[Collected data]
= Beginning of Section =

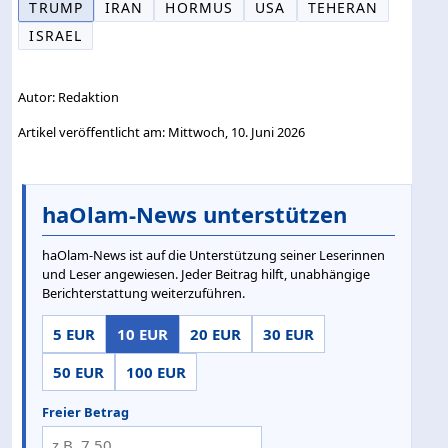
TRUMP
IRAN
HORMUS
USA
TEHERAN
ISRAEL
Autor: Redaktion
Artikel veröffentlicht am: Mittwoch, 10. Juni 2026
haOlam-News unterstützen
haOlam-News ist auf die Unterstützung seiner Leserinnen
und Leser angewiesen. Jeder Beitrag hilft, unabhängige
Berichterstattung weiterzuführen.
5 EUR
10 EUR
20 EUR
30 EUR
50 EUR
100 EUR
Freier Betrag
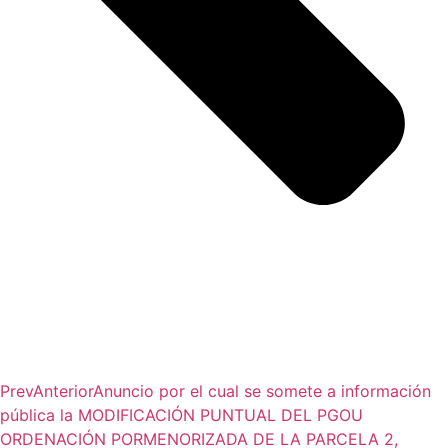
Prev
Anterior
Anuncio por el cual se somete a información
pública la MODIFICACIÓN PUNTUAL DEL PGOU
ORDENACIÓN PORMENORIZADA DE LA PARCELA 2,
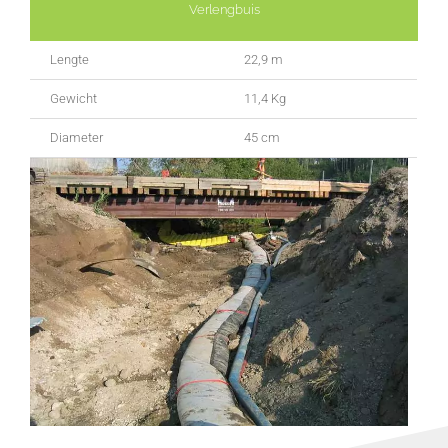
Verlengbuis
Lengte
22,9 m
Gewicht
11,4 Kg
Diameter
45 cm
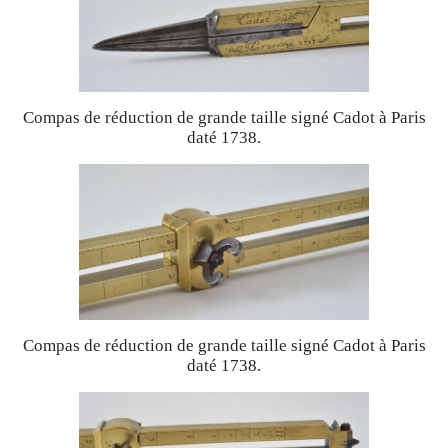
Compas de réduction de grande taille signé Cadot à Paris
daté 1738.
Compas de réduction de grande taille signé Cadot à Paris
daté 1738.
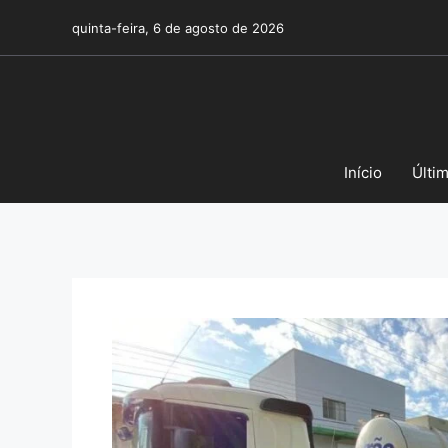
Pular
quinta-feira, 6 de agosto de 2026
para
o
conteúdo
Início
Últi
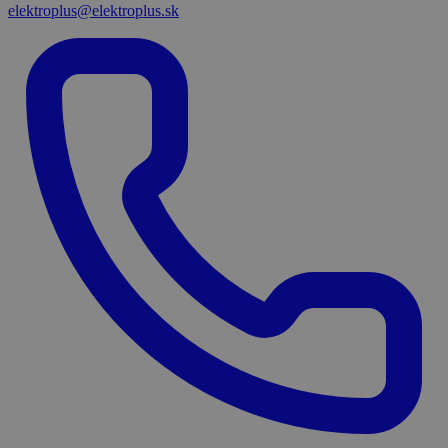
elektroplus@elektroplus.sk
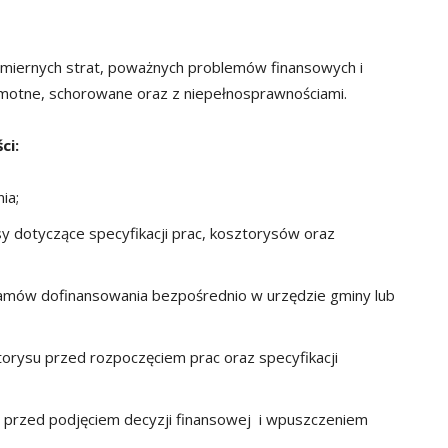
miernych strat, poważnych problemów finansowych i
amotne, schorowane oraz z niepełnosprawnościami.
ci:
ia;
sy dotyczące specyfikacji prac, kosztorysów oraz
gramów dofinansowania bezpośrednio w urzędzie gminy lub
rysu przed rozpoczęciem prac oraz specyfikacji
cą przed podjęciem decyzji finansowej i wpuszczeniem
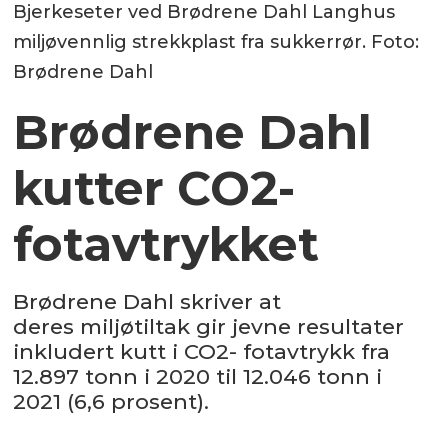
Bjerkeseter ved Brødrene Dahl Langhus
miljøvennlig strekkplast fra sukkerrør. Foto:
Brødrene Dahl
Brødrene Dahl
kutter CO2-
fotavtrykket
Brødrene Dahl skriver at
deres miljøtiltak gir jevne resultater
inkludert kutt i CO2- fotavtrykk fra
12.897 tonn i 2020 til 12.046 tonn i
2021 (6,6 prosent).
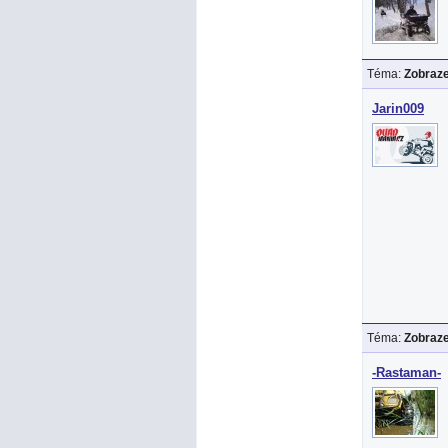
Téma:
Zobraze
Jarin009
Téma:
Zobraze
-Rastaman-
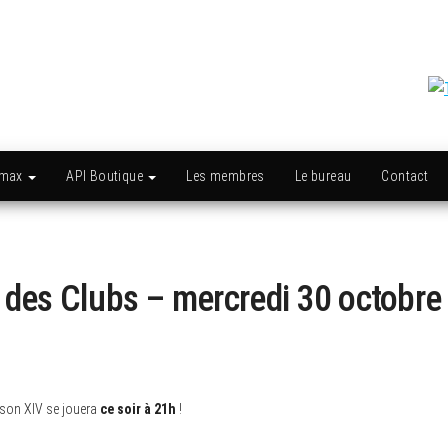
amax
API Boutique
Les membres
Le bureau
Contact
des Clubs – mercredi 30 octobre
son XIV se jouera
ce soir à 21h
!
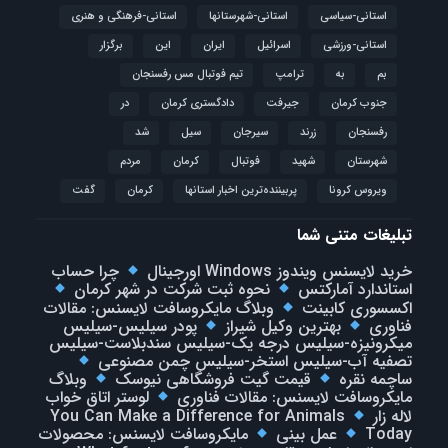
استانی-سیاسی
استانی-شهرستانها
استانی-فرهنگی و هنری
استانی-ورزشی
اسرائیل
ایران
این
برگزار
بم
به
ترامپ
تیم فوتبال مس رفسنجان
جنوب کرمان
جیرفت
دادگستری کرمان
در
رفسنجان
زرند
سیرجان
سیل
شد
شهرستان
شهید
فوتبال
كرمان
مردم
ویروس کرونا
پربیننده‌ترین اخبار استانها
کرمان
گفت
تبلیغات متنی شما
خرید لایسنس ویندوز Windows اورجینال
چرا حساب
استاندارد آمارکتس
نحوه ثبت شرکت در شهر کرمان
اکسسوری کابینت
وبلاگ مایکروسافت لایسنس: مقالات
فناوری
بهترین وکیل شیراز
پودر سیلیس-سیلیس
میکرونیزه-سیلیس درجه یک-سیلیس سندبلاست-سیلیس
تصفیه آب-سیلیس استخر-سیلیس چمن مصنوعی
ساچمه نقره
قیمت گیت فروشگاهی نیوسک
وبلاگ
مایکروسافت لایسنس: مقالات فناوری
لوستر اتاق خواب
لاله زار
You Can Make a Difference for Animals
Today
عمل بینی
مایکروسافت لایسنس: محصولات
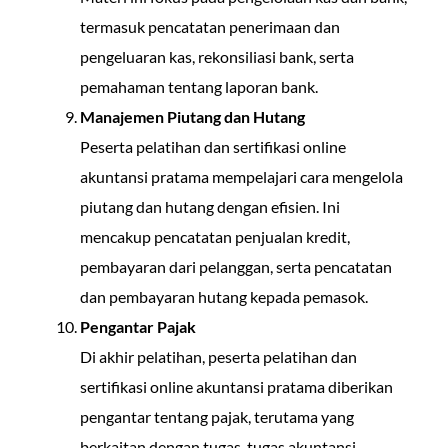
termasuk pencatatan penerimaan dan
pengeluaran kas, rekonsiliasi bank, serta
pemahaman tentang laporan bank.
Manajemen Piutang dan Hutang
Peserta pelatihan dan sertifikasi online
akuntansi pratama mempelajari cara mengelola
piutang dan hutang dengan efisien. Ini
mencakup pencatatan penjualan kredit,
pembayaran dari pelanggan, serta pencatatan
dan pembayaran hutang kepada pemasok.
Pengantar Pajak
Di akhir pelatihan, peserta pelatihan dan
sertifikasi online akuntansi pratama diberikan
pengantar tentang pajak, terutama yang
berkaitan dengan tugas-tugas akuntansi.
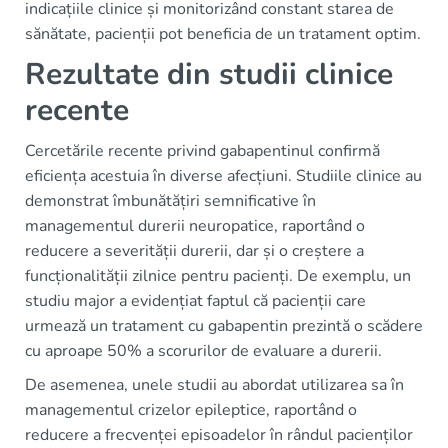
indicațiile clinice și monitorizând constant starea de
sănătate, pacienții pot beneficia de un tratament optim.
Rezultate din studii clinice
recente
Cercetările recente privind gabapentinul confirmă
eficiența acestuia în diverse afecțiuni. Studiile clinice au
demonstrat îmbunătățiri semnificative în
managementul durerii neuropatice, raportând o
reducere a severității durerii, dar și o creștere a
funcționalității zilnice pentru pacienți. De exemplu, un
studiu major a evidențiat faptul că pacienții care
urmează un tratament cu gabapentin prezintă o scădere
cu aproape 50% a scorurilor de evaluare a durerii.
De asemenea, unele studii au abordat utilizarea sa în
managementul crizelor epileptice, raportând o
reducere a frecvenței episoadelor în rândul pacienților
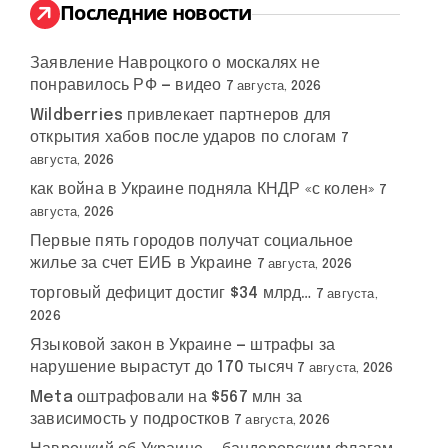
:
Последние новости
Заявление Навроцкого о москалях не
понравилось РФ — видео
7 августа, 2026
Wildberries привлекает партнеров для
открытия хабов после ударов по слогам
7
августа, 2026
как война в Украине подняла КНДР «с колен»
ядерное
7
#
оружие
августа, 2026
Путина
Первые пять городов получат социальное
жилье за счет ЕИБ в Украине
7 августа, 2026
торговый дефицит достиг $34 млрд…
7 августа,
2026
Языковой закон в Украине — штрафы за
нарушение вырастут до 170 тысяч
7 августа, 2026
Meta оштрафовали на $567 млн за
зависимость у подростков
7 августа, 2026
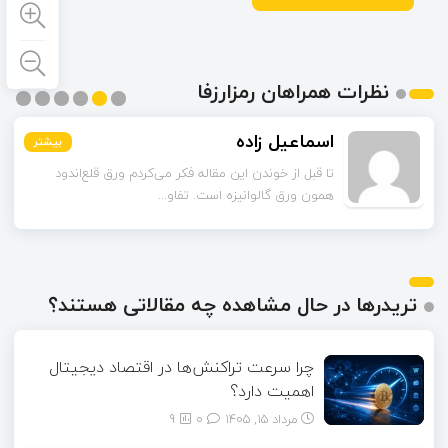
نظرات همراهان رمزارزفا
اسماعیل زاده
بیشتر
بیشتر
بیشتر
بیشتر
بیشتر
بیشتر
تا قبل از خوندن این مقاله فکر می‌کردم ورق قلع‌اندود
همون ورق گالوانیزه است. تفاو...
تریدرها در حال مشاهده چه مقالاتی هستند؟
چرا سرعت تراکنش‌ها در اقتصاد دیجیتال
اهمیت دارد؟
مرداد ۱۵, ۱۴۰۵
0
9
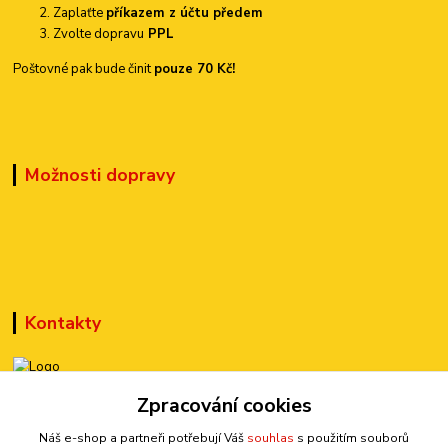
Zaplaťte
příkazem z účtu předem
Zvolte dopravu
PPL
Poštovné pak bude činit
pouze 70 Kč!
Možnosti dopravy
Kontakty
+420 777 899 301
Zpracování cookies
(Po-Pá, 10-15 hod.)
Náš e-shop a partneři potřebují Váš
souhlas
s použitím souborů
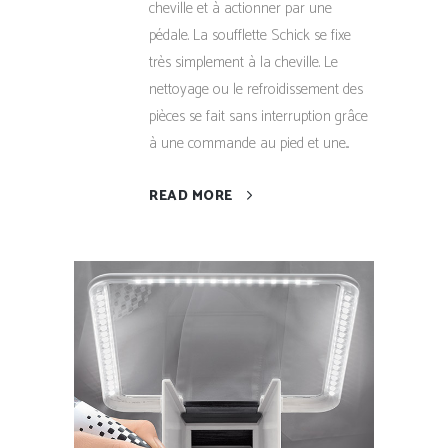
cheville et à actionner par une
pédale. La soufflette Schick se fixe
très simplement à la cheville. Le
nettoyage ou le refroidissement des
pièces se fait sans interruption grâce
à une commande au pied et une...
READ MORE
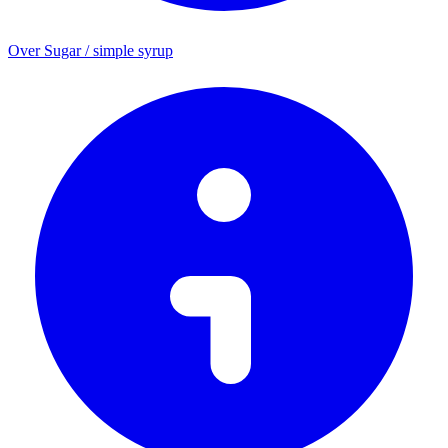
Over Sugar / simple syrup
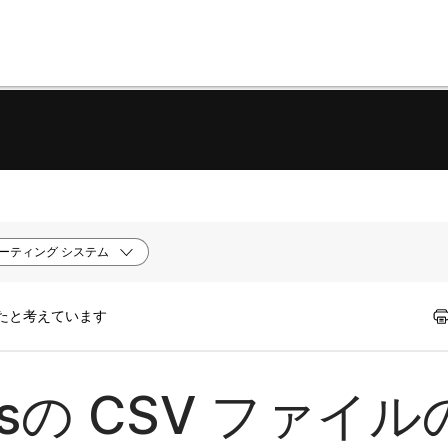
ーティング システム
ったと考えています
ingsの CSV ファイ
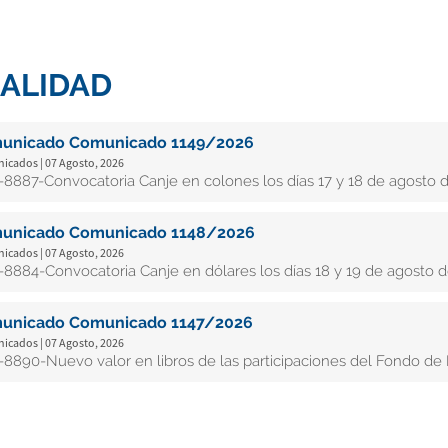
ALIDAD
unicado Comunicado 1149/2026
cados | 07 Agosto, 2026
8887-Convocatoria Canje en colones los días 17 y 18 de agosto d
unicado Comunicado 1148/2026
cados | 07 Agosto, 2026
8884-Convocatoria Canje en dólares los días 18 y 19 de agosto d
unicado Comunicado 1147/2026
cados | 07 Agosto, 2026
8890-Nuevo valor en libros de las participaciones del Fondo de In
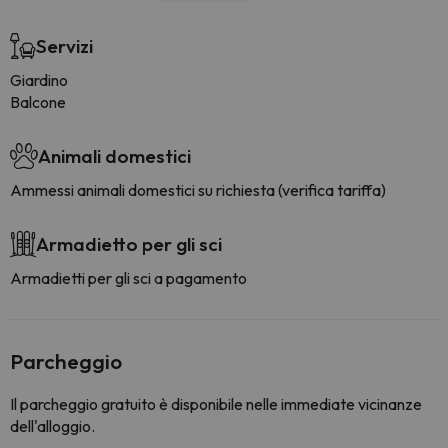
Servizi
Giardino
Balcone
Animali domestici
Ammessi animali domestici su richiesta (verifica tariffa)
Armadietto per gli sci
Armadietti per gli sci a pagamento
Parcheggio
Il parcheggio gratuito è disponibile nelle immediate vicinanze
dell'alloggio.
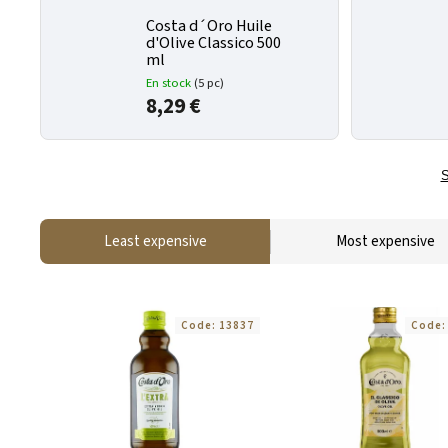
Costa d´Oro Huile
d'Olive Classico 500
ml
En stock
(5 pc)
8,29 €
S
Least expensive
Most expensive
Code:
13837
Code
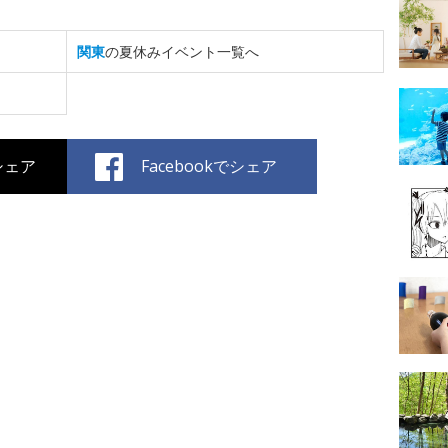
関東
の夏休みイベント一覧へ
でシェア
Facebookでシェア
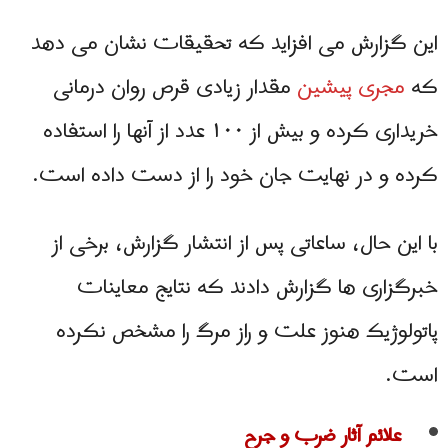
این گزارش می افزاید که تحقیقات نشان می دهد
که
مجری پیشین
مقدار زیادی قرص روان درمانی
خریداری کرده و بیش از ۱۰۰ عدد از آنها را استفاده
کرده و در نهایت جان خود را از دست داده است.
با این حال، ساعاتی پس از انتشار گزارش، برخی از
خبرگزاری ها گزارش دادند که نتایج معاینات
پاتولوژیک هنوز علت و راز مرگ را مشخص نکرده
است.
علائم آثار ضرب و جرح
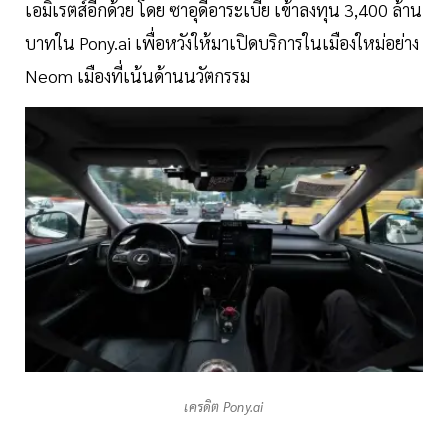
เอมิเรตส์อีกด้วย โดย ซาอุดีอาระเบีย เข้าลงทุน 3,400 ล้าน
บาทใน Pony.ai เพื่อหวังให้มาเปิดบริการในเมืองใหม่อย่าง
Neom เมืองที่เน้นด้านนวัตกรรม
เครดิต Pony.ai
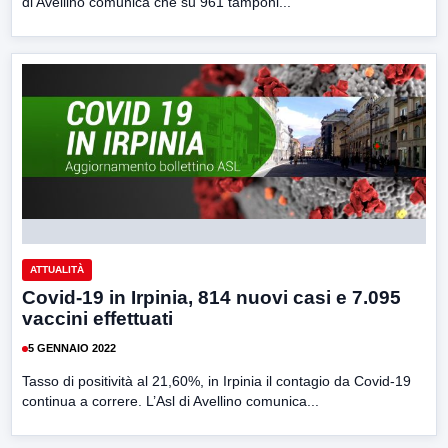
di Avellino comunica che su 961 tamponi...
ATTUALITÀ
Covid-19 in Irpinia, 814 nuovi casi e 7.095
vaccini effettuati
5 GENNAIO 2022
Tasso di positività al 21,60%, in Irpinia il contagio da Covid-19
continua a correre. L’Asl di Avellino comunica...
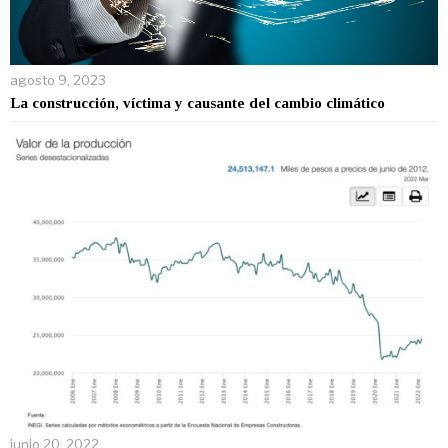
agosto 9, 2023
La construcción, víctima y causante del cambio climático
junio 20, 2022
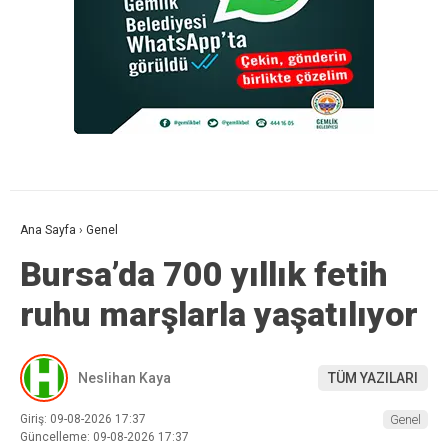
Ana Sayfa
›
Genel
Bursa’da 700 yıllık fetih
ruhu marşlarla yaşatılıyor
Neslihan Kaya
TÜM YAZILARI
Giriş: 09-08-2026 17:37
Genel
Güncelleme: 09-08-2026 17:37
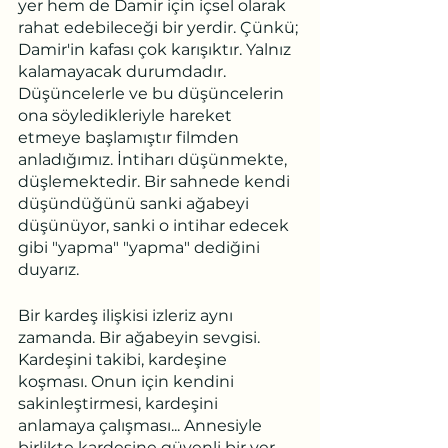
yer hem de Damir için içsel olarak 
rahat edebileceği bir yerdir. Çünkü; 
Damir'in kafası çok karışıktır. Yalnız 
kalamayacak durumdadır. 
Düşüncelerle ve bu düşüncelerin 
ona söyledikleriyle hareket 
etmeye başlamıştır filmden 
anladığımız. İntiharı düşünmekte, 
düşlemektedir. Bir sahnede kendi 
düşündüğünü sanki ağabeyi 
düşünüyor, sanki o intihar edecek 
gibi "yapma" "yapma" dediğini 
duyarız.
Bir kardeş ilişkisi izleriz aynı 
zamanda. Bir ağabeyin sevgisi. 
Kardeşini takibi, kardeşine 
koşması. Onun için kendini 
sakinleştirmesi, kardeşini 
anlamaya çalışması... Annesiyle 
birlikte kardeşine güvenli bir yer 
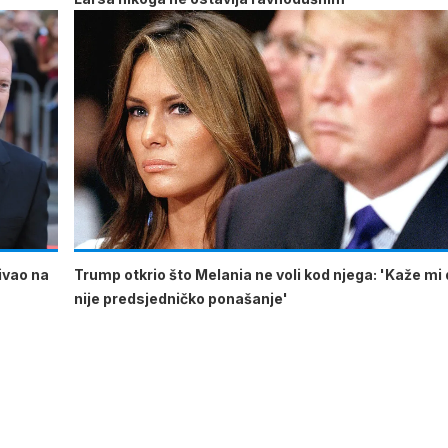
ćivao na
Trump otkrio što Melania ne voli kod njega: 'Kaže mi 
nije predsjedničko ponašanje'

= End of Section =

- _What you need to do_:
Go through the data and copy every line that includes "Damir".

- _Response to the exercise_:
yer hem de Damir için içsel olarak 
Damir'in kafası çok karışıktır. Yalnız 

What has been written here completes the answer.